Yesterday I gave advice to someone on this board to use:
Code:
html {
overflow-y: scroll;
}
What this does is forces browsers to always display a vertical scroll bar regardless of if the page needs it or not. This is useful for avoiding the "jump-in" effect that happens when content has to stretch the browser window.
I've been using this method for a while now, but only just realized it doesn't validate as CSS2 (it does however validate as CSS3).
I always keep my markup validated... but I have a bad habit of not validating my style sheets
So my question is, for superficial CSS rules such as these should I really be striving for W3 validation? I'm a pretty anal webmaster and I try to make sure all of my code is of good form, so when I see the W3 validator yell at me it really bothers me. Should I just be content with validating as CSS3?
Engineers aren't boring, we just get excited over boring things.

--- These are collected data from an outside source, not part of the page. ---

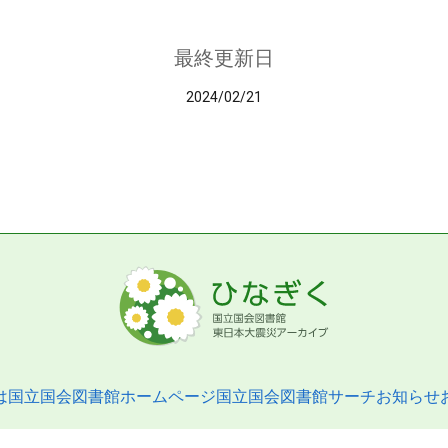
最終更新日
2024/02/21
は
国立国会図書館ホームページ
国立国会図書館サーチ
お知らせ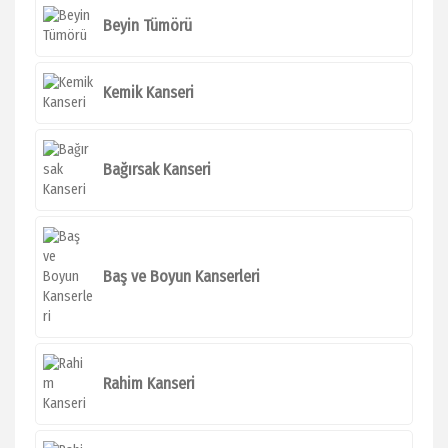
Beyin Tümörü
Kemik Kanseri
Bağırsak Kanseri
Baş ve Boyun Kanserleri
Rahim Kanseri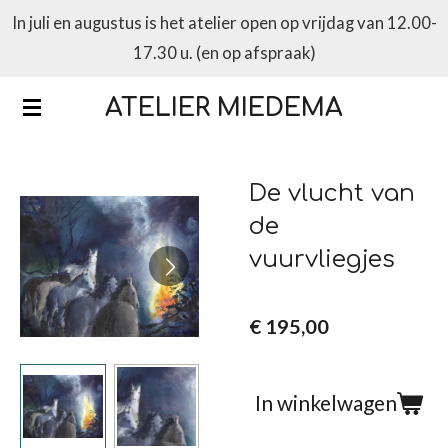
In juli en augustus is het atelier open op vrijdag van 12.00-
Ga
17.30 u. (en op afspraak)
direct
naar
ATELIER MIEDEMA
de
hoofdinhoud
De vlucht van
de
vuurvliegjes
€ 195,00
In winkelwagen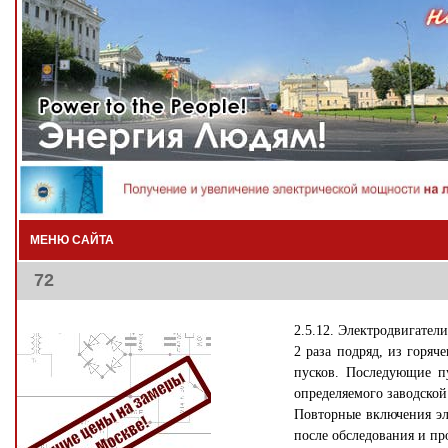
МЕНЮ САЙТА
72
2.5.12. Электродвигател
2 раза подряд, из горяч
пусков. Последующие пу
определяемого заводской
Повторные включения эл
после обследования и п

There is no problem with that sort of code. All validation does is point out syntax errors and deprecated code, especially for CSS. If it is syntactically correct, and not deprecated (the opposite, it's in the CSS 3 standard not CSS 2), it really is not a problem. If it didn't validate at all, I would start to get worried.
Great wit and madness are near allied, and fine a line their bounds divide.
I dunno why I had an issue with it. I guess my understanding was CSS3.0 is up-and-coming, something that isn't really being used yet. (Even though I'm well aware most browsers have adopted several CSS3 rules)
Engineers aren't boring, we just get excited over boring things.